More specifically addressing Freeman Dyson's essay, Freeman writes "If we are partly analog, the downloading of a human consciousness into a digital computer may involve a certain loss of our finer feelings and qualities." I would enjoy hearing him expand on this subject. For example, if I were to digitize an analog LP record at very high resolution, would I really have to lose any of its "finer qualities?" Perhaps the *playback mechanism* for the LP record affects it sounds, but it seems to me I have captured all of the LP record's qualities, and someday, given a good playback mechanism, it would sound just as beautiful. Perhaps we should even say that a digital capture of an LP record, even today, is indistinguishable in any "meaningful way" from the LP record in terms of the music's "finer qualities," our perception of the music, and the feelings the music evokes.

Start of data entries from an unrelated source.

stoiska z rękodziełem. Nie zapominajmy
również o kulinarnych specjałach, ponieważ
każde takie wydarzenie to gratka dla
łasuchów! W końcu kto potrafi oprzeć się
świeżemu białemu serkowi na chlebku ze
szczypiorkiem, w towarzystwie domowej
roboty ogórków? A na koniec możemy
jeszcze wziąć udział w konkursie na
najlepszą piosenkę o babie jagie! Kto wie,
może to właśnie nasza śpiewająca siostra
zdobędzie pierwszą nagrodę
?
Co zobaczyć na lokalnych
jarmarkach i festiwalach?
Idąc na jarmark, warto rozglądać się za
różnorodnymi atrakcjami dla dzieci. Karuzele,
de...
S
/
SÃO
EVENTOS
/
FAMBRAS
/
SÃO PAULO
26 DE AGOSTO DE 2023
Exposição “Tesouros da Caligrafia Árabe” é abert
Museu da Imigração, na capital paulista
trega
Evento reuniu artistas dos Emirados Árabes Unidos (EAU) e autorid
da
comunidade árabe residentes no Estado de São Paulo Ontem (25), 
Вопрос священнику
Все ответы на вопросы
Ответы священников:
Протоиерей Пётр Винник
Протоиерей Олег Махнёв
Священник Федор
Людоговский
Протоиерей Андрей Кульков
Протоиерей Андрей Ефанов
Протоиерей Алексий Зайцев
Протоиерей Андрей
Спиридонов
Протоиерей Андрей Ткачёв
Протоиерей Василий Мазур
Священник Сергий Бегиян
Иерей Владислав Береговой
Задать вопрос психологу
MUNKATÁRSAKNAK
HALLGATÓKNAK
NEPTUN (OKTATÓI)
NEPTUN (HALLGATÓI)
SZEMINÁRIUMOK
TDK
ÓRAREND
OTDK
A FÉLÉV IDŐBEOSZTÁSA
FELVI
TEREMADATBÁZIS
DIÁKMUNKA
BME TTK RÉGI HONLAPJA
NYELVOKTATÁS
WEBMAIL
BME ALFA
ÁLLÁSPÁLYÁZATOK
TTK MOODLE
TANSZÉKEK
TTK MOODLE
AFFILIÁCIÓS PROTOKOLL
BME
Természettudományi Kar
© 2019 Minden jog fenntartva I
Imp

I would also enjoy hearing Freeman expand on his sentence, "If the system could live forever, the temperature would ultimately become much lower than the energy-gap, and the states above the gap would become inaccessible.... It would be... dead." However, if the amount of energy in the universe asymptotically approaches zero, it will never reach zero. Is it possible that the universe will never reach a condition in which ALL the states of of the components of the living system become unreachable? Is it possible that there will be at least some of the states made possible via the vacuum fluctuations, where the overall universe's energy is arbitrarily close to zero but locally there may be variations allowing transient existence — not so different than what we all have now, transient existences. Even if this state would correspond to a person in a coma who is not fully conscious, we would still call this person "alive." And with life, there is always a hope, even if very slim, of resurrection and rescue from beings in parallel universes or from other dimensions.


From: George Dyson
Date: March 6, 2001

When I heard that Freeman's Edge question was "Is life analog or digital?" I was intrigued, because, as Freeman so eloquently argued in *Origins of Life* (1986) the answer is "both".

Assuming Freeman's model whereby life-as-we-know-it originated as the result of a digital parasite incorporated into the analog metabolism of its original host, the time-without-end question is whether we can now slowly exterminate (or at least permanently archive) the parasite without killing the host. Seems to me the answer is yes.